Terima 4.058 Laporan soal Pemberian THR, Kemnaker: 100 Persen akan Kita Selesaikan

Merdeka.com - Merdeka.com - Sebanyak 4.058 laporan soal pemberian THR (Tunjangan Hari Raya) Keagamaan Tahun 2022 masuk ke posko pengaduan Kementerian Ketenagakerjaan (Kemnaker). Laporan tersebut selama periode delapan sampai dengan 26 April 2022.

Jumlah tersebut mencakup 2.230 konsultasi daring dan 1.828 pengaduan daring, ujar Sekretaris Jenderal Kemnaker Anwar Sanusi dalam keterangan tertulis yang diterima di Jakarta pada Selasa (26/4).

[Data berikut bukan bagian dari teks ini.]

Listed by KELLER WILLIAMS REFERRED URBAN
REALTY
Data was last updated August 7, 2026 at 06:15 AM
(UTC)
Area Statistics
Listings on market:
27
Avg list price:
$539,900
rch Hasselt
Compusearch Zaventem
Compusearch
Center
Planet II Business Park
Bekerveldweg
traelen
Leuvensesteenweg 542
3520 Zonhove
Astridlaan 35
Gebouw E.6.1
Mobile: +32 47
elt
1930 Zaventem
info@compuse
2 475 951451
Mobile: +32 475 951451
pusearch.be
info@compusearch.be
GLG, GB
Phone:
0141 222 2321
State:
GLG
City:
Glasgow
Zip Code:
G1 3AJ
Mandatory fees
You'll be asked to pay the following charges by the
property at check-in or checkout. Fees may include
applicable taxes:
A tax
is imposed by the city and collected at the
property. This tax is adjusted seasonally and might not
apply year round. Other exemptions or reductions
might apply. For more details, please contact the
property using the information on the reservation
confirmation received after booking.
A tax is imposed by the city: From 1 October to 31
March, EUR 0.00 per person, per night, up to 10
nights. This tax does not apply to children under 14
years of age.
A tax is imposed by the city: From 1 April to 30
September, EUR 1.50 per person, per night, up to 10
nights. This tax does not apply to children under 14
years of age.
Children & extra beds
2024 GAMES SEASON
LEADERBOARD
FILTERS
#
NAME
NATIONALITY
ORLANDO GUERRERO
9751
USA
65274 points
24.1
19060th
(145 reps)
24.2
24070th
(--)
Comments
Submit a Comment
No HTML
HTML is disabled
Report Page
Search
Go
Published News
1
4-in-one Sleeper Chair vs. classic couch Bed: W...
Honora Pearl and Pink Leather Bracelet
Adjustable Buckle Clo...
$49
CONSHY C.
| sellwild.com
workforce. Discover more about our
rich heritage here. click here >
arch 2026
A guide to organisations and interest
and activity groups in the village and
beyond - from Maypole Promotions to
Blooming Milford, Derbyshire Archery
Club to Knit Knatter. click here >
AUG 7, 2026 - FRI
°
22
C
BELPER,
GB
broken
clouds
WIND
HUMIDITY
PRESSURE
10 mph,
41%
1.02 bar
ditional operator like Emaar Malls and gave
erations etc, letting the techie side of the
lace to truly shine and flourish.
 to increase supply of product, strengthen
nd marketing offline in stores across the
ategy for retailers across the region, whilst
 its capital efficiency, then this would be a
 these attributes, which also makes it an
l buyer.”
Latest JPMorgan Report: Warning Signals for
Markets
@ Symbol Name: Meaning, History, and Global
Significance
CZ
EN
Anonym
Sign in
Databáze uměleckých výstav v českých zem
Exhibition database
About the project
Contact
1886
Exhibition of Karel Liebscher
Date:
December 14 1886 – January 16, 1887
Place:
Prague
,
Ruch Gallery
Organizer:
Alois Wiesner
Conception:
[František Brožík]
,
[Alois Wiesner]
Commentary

"Jadi hingga tanggal 26 April 2022 ini, jumlah dari konsultasi dan pengaduan yang masuk ke Posko THR 2022 sebanyak 4.058 laporan," katanya.

Sekjen Anwar mengatakan dari laporan konsultasi yang berjumlah 2.230, pihaknya sudah menyelesaikan sebanyak 1.779 laporan, sedangkan sisanya masih dalam proses. Pihaknya memastikan laporan yang masih dalam proses akan segera diselesaikan.

"Untuk laporan konsultasi yang masih dalam proses, 100 persen akan kita selesaikan," ujar dia.

Adapun dari 1.828 laporan pengaduan yang masuk, pihaknya telah menindaklanjuti dua laporan. Laporan tersebut hasil pemeriksaan kinerja tersebut berada di wilayah Jawa Tengah dan Kalimantan Timur.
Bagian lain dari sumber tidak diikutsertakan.